Here is a diffeomorphism of the unit disk (to itself) given by \[ \fb(r,\theta)= \Big(r^2 \cos\Big[\theta + 2\pi r^3(1-r)\Big], r^2\sin\Big[\theta + 2\pi r^3(1-r)\Big]\Big). \]
The set of all diffeomorphisms from some domain \(U\) to itself form a group, called \(\mathrm{Diff}(U)\). Those that leave points on the boundary unchanged (as in the unit disk example just above) form a subgroup.
5.4 Implicit functions
Suppose a curve is given implicitly by \(f(x,y)=0\).
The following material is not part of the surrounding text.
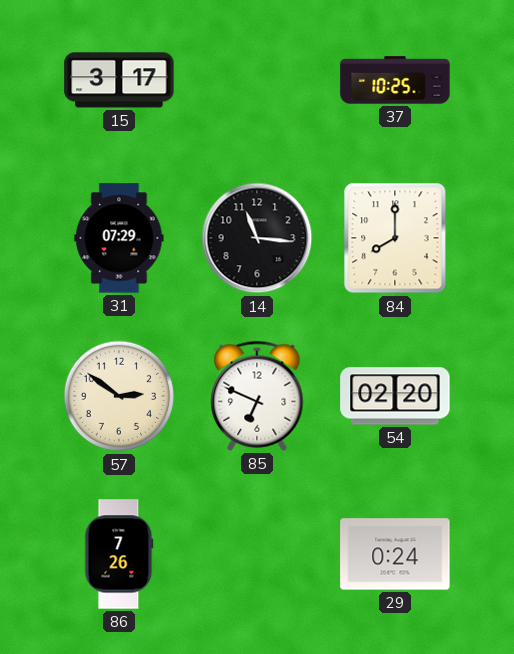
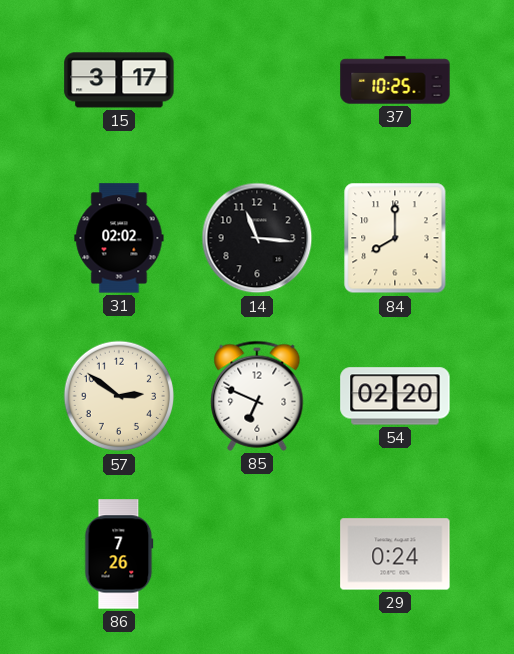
31: 07:29 -> 02:02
When can we solve for \(y=g(x)\)?
If we assume that \(y=g(x)\), then \[\begin{align*} \frac{\mathrm{d}}{\mathrm{d}x}f\big(x,g(x)\big) = 0 \quad &\iff \ddy{f}{x} + g'(x)\ddy{f}{y} = 0 \quad \textrm{[by the Chain Rule]}\\ &\iff g'(x) = -\displaystyle\ddy{f}{x}\bigg/\displaystyle\ddy{f}{y}. \end{align*}\] So there is a problem when \(\displaystyle\ddy{f}{y}=0\).
This idea generalises.
Theorem 5.3 (Implicit Function Theorem) Given a continuously differentiable function \(\fb:\Real^{n+\textcolor{red}{m}}\to\Real^\textcolor{red}{m}\) with \(\xb\in\Real^n\) and \(\yb\in\Real^\textcolor{red}{m}\), solutions to \(\fb(\xb,\yb)=\bfzero\) near a point \((\xb,\yb)=\ab\) can be realised as an implicit function \[ \yb = \gb(\xb) \quad \textrm{if} \quad \det[D_{\yb}\fb(\ab)] \neq 0. \] Moreover, this local solution is unique and differentiable with \(D_{\xb}\gb(\ab) = -[D_\yb\fb(\ab)]^{-1}D_{\xb}\fb(\ab).\)
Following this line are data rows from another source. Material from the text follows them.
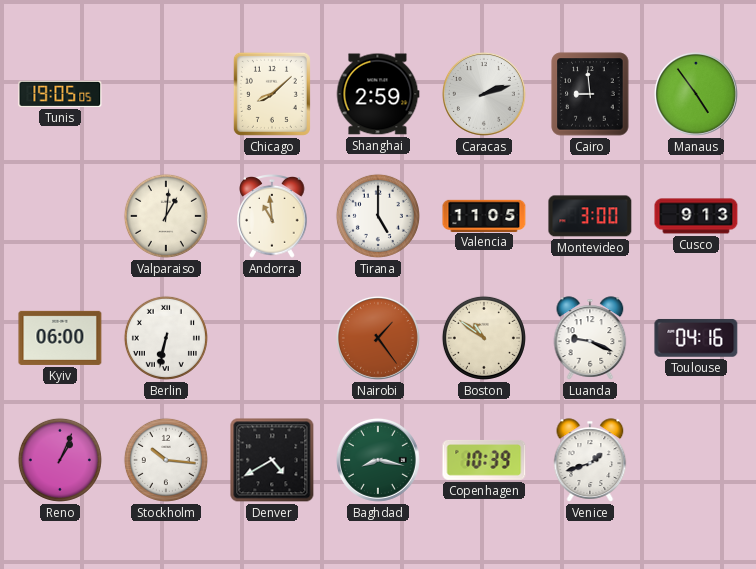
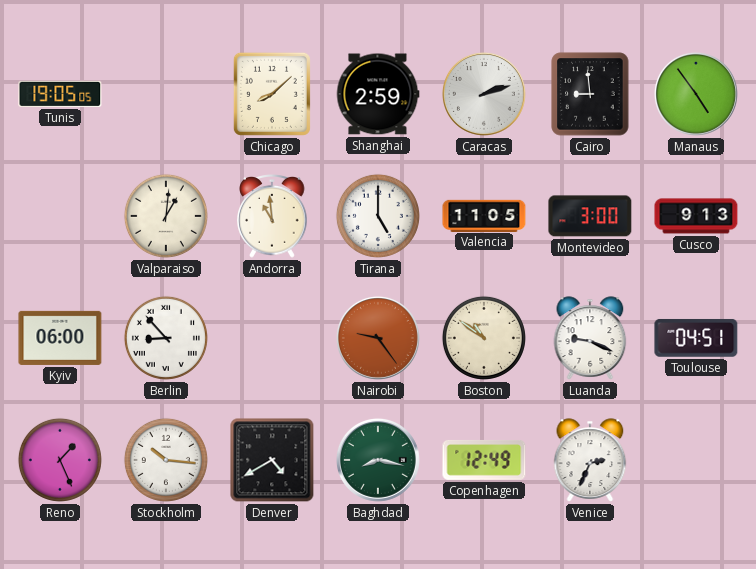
Berlin: 6:32 -> 8:53
Nairobi: 1:24 -> 9:24
Toulouse: 04:16 -> 04:51
Reno: 1:04 -> 1:26
Copenhagen: 10:39 -> 12:49
Venice: 1:42 -> 2:34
Note: the meaning of these “partial” Jacobian matrices means that only the columns corresponding to \(\xb\) or \(\yb\) are included – for example, \[ D_{\yb}\fb(\ab) = \begin{pmatrix} \displaystyle\left.\ddy{f_{1}}{y_1}\right|_{\ab} & \ldots & \displaystyle\left.\ddy{f_{1}}{y_m}\right|_{\ab}\\ \vdots & \ddots & \vdots\\ \displaystyle\left.\ddy{f_{m}}{y_1}\right|_{\ab} & \ldots & \displaystyle\left.\ddy{f_{m}}{y_m}\right|_{\ab} \end{pmatrix}. \]
Although it tells you the derivative \(D_{\xb}\gb(\ab)\), Theorem 5.3 does not tell you the value of the function \(\gb(\ab)\) itself.
Proof. Omitted.
The idea of linearisation – approximating a nonlinear function by a linear function using its derivative – will be invaluable in future courses, e.g. Mathematical Biology III or Dynamical Systems III (among others).